### Assigned task
Omit every picture, and retype the lines that run from the beginning of the data below through the line containing "на российском рынке. Это сложная", inclusive.

+--

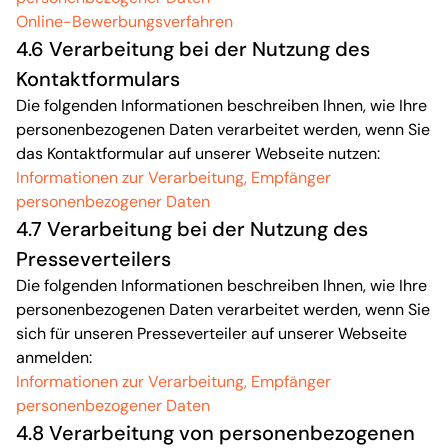
Online-Bewerbungsverfahren
4.6 Verarbeitung bei der Nutzung des
Kontaktformulars
Die folgenden Informationen beschreiben Ihnen, wie Ihre
personenbezogenen Daten verarbeitet werden, wenn Sie
das Kontaktformular auf unserer Webseite nutzen:
Informationen zur Verarbeitung, Empfänger
personenbezogener Daten
4.7 Verarbeitung bei der Nutzung des
Presseverteilers
Die folgenden Informationen beschreiben Ihnen, wie Ihre
personenbezogenen Daten verarbeitet werden, wenn Sie
sich für unseren Presseverteiler auf unserer Webseite
anmelden:
Informationen zur Verarbeitung, Empfänger
personenbezogener Daten
4.8 Verarbeitung von personenbezogenen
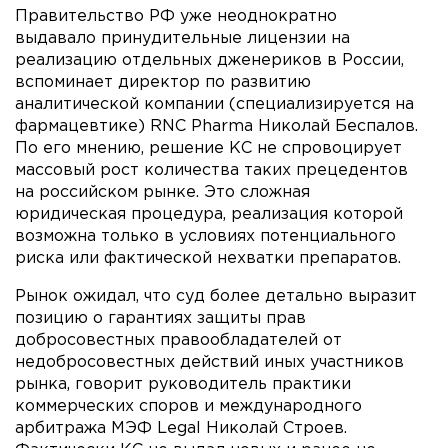
Правительство РФ уже неоднократно
выдавало принудительные лицензии на
реализацию отдельных дженериков в России,
вспоминает директор по развитию
аналитической компании (специализируется на
фармацевтике) RNC Pharma Николай Беспалов.
По его мнению, решение КС не спровоцирует
массовый рост количества таких прецедентов
на российском рынке. Это сложная
юридическая процедура, реализация которой
возможна только в условиях потенциального
риска или фактической нехватки препаратов.
Рынок ожидал, что суд более детально выразит
позицию о гарантиях защиты прав
добросовестных правообладателей от
недобросовестных действий иных участников
рынка, говорит руководитель практики
коммерческих споров и международного
арбитража МЭФ Legal Николай Строев.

+--

### Result
Online-Bewerbungsverfahren
4.6 Verarbeitung bei der Nutzung des
Kontaktformulars
Die folgenden Informationen beschreiben Ihnen, wie Ihre
personenbezogenen Daten verarbeitet werden, wenn Sie
das Kontaktformular auf unserer Webseite nutzen:
Informationen zur Verarbeitung, Empfänger
personenbezogener Daten
4.7 Verarbeitung bei der Nutzung des
Presseverteilers
Die folgenden Informationen beschreiben Ihnen, wie Ihre
personenbezogenen Daten verarbeitet werden, wenn Sie
sich für unseren Presseverteiler auf unserer Webseite
anmelden:
Informationen zur Verarbeitung, Empfänger
personenbezogener Daten
4.8 Verarbeitung von personenbezogenen
Правительство РФ уже неоднократно
выдавало принудительные лицензии на
реализацию отдельных дженериков в России,
вспоминает директор по развитию
аналитической компании (специализируется на
фармацевтике) RNC Pharma Николай Беспалов.
По его мнению, решение КС не спровоцирует
массовый рост количества таких прецедентов
на российском рынке. Это сложная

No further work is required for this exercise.